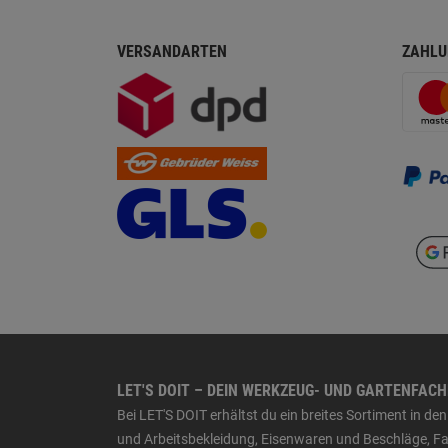
VERSANDARTEN
ZAHLU
LET'S DOIT – DEIN WERKZEUG- UND GARTENFAC
Bei LET'S DOIT erhältst du ein breites Sortiment in 
und Arbeitsbekleidung, Eisenwaren und Beschläge, Far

+--

Exercise requirements —
Retype all of the entries exactly as written, leaving out any images.

Problem solution —
VERSANDARTEN
ZAHLU
LET'S DOIT – DEIN WERKZEUG- UND GARTENFAC
Bei LET'S DOIT erhältst du ein breites Sortiment in 
und Arbeitsbekleidung, Eisenwaren und Beschläge, Far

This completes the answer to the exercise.